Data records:
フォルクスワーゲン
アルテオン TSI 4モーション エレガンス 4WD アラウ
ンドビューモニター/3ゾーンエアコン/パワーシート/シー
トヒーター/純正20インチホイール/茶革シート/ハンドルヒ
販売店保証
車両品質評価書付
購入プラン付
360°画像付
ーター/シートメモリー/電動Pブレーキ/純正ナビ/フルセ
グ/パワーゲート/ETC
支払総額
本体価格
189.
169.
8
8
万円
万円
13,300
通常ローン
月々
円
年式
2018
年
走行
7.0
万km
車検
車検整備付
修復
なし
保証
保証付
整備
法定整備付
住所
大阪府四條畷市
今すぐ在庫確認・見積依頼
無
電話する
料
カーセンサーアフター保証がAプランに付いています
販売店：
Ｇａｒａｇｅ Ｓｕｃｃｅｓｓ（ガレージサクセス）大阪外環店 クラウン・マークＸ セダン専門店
==
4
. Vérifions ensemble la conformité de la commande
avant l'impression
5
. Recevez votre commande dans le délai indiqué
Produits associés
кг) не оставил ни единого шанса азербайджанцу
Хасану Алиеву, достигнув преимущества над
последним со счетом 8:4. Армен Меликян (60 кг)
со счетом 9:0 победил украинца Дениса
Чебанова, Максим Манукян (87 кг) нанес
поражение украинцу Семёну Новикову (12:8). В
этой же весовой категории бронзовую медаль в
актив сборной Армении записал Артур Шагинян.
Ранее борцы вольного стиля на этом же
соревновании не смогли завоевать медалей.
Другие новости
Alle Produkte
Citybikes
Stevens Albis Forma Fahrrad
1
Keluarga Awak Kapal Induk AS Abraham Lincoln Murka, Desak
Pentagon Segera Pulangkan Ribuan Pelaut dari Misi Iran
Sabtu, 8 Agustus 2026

▶ **Task item**: The answer must consist of every line above that contains the word "счетом".

▶ **Answer section**:
последним со счетом 8:4. Армен Меликян (60 кг)
со счетом 9:0 победил украинца Дениса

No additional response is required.